Using the REF in a Modelling Centre#

This page is the entry point for modelling centres preparing local model output for evaluation with Climate-REF. It summarises what currently works well for centres, what deployment choices are available, and what information should be captured before scaling up a REF run.

Modelling centres often need to evaluate unpublished or pre-publication data, run on shared HPC systems, and work within local data-management conventions. The REF can support this workflow as long as the model output is CMOR-compliant. Publication to ESGF is not required.

What works today#

For most modelling centres, the recommended starting point is a local REF deployment using the HPCExecutor. This allows users to run commands on the login node, while submitting diagnostic work via the batch scheduler.

The HPCExecutor currently supports Slurm and PBS. This makes it a good fit for many shared HPC systems where compute-heavy work cannot run on login nodes. The REF master process runs lightly on the login node, while diagnostic execution is submitted to compute nodes.

If the available hardware is a workstation or single shared server, the default LocalExecutor may be enough for small runs. For larger or repeated centre runs, moving to the HPC executor is usually the better path.

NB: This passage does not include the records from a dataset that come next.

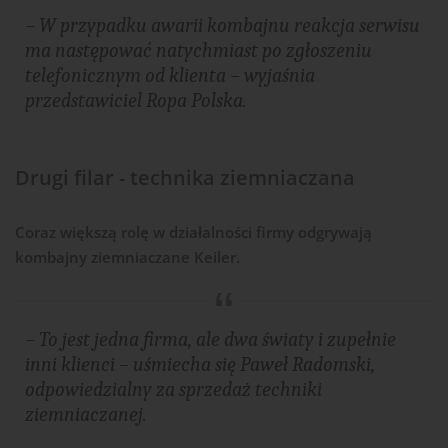
– W przypadku awarii kombajnu reakcja serwisu
ma następować natychmiast po zgłoszeniu
telefonicznym od klienta –
wyjaśnia
przedstawiciel Ropa Polska.
Drugi filar - technika ziemniaczana
Coraz większą rolę w działalności firmy odgrywają
kombajny ziemniaczane Keiler.
– To jest jedna firma, ale dwa światy i zupełnie
inni klienci –
uśmiecha się Paweł Radomski,
odpowiedzialny za sprzedaż techniki
ziemniaczanej.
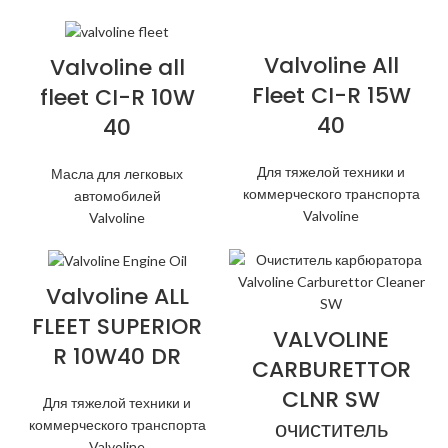
Valvoline All
Valvoline all
Fleet CI-R 15W
fleet CI-R 10W
40
40
Для тяжелой техники и
Масла для легковых
коммерческого транспорта
автомобилей
Valvoline
Valvoline
Valvoline ALL
FLEET SUPERIOR
VALVOLINE
R 10W40 DR
CARBURETTOR
CLNR SW
Для тяжелой техники и
очиститель
коммерческого транспорта
Valvoline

Choosing a deployment approach#

There are several ways to deploy the REF. The right choice depends mostly on available hardware, scheduler access, and site policy.

Deployment approach When it fits Notes
Local CLI with LocalExecutor Small tests, single-host runs, early troubleshooting Easiest way to validate configuration and data ingestion.
Local CLI with HPCExecutor Modelling centres running on Slurm or PBS HPC systems Recommended deployment path. Keeps data local and uses the batch scheduler for diagnostic work.
Docker or service deployment Production service deployments with container support Often difficult on HPC systems where Docker is unavailable or restricted. See the Docker deployment guide.
API and dashboard deployment Shared production access to results Can be hard to deploy at HPC centres because it requires network access, port forwarding, or port sharing.

Docker-based deployments are generally more appropriate for production services than for first runs at modelling centres. Many HPC sites do not provide Docker directly, and container or network policies can make a full API/dashboard deployment harder than a local CLI deployment.

Accessing results#

The current local workflow is CLI and filesystem based. After ref solve completes, use:

ref executions list-groups
ref executions inspect <group_id>

The result files are stored under the configured results directory, usually $REF_CONFIGURATION/results. See the visualise results tutorial for the current on-disk result layout.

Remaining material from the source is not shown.